Output only the line that contains "Detect every instance" and the lines after it, all verbatim, through the last one below.

--

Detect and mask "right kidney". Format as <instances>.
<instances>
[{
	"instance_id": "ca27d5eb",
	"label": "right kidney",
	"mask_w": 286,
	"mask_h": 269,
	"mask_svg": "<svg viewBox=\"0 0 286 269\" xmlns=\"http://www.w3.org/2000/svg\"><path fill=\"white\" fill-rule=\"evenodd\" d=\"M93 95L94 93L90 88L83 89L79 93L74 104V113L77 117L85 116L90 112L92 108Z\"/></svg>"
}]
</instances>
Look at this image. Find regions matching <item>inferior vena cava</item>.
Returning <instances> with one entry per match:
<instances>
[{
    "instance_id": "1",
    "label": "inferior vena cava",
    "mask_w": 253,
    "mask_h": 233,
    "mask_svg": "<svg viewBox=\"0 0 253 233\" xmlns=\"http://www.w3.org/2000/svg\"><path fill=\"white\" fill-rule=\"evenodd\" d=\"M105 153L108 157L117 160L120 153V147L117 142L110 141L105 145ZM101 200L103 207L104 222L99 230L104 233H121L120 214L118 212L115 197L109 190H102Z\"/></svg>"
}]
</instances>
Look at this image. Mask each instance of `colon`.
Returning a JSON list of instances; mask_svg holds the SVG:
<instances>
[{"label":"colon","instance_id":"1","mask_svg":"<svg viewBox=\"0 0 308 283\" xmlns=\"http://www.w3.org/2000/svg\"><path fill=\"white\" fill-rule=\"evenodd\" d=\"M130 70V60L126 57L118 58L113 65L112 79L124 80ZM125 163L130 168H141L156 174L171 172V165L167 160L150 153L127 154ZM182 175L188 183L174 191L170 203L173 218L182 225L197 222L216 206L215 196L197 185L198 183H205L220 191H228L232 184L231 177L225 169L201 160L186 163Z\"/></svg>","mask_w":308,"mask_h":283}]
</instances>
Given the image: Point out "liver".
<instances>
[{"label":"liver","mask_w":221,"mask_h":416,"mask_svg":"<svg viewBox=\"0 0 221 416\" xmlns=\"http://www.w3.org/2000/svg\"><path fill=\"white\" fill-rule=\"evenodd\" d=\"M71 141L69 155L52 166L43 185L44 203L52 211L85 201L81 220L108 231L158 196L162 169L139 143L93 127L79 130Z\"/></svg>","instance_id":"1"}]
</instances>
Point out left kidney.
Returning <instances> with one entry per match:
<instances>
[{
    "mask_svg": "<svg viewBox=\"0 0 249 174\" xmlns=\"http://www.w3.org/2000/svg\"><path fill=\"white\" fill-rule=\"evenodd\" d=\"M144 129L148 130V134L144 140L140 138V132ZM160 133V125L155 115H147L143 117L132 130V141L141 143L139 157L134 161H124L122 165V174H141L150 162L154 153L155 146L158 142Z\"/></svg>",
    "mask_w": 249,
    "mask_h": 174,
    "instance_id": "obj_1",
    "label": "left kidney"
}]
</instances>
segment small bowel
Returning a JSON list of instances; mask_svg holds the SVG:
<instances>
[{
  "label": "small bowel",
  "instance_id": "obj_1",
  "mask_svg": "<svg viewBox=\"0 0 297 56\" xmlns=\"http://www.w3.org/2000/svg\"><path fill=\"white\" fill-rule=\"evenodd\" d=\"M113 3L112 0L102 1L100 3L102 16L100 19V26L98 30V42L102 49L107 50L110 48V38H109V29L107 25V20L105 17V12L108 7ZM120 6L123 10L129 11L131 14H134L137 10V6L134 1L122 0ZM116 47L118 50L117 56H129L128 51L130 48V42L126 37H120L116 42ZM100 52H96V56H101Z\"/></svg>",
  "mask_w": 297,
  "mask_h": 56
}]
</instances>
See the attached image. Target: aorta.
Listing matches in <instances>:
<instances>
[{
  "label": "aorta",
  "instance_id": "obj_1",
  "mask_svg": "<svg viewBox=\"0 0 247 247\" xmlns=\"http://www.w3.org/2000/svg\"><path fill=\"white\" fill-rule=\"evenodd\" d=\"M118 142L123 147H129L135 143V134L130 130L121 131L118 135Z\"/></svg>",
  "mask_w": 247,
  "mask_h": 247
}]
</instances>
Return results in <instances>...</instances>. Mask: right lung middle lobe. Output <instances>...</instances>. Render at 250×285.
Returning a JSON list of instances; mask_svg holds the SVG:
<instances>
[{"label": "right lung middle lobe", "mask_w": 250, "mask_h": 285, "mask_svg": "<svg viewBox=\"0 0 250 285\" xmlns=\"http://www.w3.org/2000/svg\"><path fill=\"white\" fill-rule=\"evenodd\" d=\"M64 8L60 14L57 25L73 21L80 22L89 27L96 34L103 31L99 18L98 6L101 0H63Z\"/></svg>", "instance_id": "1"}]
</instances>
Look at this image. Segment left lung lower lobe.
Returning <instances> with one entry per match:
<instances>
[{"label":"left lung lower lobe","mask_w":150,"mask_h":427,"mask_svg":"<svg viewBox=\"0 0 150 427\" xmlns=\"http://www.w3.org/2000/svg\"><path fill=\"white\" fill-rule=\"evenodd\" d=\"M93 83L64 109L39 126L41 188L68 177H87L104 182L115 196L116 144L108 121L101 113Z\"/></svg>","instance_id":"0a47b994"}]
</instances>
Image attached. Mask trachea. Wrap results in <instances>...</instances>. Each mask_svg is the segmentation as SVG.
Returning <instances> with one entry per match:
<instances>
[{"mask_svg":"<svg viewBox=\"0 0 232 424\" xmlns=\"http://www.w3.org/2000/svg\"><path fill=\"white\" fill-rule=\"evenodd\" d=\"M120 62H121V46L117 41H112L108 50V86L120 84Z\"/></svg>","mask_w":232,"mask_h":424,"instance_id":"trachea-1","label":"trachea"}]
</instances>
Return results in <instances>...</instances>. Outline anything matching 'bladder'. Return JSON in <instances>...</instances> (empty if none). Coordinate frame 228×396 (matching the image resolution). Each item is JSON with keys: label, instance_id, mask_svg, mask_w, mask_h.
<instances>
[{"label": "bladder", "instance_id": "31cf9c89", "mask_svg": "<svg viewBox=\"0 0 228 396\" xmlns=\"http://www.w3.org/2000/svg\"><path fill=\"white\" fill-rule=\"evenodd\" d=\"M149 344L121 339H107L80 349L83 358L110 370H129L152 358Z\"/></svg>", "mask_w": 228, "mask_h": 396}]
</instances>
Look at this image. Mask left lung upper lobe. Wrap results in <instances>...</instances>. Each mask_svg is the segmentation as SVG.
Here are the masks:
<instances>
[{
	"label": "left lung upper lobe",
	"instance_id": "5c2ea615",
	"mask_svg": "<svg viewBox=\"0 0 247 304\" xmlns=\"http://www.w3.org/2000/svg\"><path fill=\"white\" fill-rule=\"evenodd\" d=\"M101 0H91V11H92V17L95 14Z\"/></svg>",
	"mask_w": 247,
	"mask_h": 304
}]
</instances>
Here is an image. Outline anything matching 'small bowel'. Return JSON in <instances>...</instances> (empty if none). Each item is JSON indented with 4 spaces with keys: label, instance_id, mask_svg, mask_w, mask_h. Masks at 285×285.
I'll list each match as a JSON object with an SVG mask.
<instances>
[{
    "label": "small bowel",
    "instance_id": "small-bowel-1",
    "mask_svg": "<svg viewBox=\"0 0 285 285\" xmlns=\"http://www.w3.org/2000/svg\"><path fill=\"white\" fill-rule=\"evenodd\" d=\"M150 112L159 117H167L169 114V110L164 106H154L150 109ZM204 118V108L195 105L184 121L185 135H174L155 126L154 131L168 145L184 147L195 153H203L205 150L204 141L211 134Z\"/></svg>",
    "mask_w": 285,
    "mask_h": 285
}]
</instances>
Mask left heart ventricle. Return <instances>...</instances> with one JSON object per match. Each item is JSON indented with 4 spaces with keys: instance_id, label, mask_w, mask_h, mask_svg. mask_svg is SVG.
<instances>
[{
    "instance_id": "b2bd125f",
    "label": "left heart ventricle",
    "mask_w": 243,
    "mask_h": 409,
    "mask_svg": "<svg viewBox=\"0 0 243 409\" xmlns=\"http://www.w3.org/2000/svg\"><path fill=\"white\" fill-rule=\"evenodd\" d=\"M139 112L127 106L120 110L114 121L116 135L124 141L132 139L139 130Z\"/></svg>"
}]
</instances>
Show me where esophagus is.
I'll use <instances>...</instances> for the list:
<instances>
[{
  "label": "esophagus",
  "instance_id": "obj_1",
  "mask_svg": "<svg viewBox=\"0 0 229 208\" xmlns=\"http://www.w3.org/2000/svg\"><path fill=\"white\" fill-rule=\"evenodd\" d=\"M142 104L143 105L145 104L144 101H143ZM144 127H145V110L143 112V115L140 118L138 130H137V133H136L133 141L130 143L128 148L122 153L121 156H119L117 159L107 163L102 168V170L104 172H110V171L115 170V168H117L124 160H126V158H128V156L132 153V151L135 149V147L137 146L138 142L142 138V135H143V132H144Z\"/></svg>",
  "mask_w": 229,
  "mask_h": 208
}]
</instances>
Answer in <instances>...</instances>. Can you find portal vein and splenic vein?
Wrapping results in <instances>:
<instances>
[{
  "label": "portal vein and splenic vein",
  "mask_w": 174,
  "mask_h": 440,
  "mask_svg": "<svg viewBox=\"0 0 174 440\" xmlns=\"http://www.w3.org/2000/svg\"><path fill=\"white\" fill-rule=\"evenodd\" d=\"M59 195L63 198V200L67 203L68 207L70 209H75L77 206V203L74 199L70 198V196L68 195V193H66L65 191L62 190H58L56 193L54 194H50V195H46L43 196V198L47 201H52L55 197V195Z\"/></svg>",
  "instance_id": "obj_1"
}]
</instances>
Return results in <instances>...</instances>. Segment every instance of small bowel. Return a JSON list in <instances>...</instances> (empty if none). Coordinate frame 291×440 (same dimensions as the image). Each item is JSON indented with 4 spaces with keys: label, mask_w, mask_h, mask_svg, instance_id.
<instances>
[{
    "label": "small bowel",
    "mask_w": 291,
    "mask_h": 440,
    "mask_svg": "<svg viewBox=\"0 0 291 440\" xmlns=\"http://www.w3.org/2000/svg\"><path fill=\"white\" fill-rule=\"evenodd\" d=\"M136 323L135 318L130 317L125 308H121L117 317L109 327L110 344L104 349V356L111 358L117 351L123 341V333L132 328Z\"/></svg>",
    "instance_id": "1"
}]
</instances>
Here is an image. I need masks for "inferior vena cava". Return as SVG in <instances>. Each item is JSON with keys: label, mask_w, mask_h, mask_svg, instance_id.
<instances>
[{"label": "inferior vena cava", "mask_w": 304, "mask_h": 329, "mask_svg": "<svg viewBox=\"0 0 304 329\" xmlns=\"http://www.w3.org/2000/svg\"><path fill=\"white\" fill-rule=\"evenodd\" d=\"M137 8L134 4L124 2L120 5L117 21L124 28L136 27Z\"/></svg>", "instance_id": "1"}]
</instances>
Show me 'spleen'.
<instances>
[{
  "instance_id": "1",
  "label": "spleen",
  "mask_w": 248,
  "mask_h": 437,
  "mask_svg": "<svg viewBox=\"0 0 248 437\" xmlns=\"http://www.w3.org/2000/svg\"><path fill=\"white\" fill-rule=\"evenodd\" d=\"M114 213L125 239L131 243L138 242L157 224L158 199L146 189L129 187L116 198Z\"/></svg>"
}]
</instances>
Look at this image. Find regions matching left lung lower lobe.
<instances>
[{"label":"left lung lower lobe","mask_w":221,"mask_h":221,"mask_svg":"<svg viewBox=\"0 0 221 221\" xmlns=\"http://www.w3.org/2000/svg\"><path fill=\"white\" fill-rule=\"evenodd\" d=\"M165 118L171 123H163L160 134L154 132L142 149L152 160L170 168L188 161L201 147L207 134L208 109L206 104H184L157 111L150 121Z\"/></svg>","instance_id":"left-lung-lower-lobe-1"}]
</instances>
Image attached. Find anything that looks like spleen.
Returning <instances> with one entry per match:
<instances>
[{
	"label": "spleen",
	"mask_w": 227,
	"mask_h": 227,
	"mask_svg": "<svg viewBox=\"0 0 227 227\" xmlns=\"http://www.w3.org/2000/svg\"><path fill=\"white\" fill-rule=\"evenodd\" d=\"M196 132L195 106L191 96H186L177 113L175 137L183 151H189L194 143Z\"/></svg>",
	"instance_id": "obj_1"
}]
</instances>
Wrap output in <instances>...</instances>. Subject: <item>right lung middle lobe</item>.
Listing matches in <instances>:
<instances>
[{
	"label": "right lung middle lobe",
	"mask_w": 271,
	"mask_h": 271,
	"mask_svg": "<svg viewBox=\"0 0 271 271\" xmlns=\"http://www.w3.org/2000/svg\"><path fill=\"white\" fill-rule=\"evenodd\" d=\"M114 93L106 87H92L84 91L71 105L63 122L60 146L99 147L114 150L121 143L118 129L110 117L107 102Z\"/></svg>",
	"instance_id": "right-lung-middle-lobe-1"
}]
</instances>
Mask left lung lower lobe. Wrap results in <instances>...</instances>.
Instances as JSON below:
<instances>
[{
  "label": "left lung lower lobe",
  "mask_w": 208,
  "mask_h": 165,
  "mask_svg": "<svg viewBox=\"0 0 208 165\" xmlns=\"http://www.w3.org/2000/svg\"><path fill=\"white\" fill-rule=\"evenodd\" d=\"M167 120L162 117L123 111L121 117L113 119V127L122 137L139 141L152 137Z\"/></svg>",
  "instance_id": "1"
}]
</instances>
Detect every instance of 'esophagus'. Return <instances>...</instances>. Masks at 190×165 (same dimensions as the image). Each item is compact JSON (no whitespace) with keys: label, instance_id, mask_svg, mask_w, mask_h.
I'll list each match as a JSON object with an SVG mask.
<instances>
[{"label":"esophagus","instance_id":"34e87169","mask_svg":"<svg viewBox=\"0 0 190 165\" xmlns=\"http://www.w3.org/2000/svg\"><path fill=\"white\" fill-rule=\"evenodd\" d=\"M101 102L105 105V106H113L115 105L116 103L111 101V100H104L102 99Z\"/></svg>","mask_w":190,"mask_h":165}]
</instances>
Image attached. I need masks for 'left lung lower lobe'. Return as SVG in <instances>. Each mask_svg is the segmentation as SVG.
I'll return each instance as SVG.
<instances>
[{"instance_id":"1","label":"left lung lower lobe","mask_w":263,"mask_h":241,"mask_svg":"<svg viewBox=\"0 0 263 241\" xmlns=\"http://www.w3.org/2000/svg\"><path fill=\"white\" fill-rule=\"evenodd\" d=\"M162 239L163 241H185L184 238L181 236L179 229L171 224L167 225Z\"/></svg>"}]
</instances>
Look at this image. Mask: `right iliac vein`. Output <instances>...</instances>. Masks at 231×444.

--

**RESPONSE TO THIS EXERCISE**:
Detect every instance of 'esophagus'. Return <instances>...</instances>. Masks at 190×165 (same dimensions as the image). Each item is compact JSON (no whitespace) with keys: label, instance_id, mask_svg, mask_w, mask_h.
I'll list each match as a JSON object with an SVG mask.
<instances>
[{"label":"esophagus","instance_id":"34e87169","mask_svg":"<svg viewBox=\"0 0 190 165\" xmlns=\"http://www.w3.org/2000/svg\"><path fill=\"white\" fill-rule=\"evenodd\" d=\"M101 102L105 105V106H113L115 105L116 103L111 101V100H104L102 99Z\"/></svg>","mask_w":190,"mask_h":165}]
</instances>
Image attached. I need masks for 'left lung lower lobe'. Return as SVG in <instances>. Each mask_svg is the segmentation as SVG.
I'll return each instance as SVG.
<instances>
[{"instance_id":"1","label":"left lung lower lobe","mask_w":263,"mask_h":241,"mask_svg":"<svg viewBox=\"0 0 263 241\" xmlns=\"http://www.w3.org/2000/svg\"><path fill=\"white\" fill-rule=\"evenodd\" d=\"M162 239L163 241H185L184 238L181 236L179 229L171 224L167 225Z\"/></svg>"}]
</instances>
Look at this image. Mask: `right iliac vein`. Output <instances>...</instances>. Masks at 231×444.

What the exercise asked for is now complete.